Recorded data
*** Block opens ***

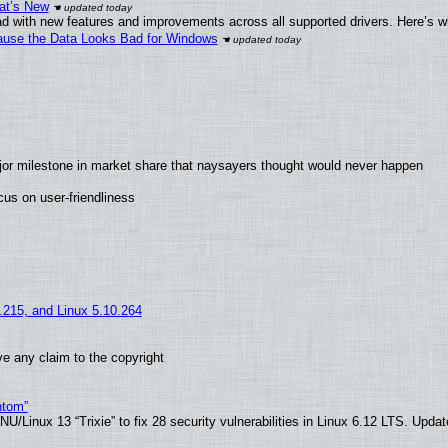
at’s New
d with new features and improvements across all supported drivers. Here’s w
ecause the Data Looks Bad for Windows
jor milestone in market share that naysayers thought would never happen
us on user-friendliness
5.215, and Linux 5.10.264
e any claim to the copyright
ntom”
/Linux 13 “Trixie” to fix 28 security vulnerabilities in Linux 6.12 LTS. Upda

*** Block closes ***

• _PROBLEM REQUIREMENTS_
Write out exactly those lines running from the line with "e any claim to the copyright" to the end of the data above, the first and last included.

• _PROBLEM SOLUTION_
e any claim to the copyright
ntom”
/Linux 13 “Trixie” to fix 28 security vulnerabilities in Linux 6.12 LTS. Upda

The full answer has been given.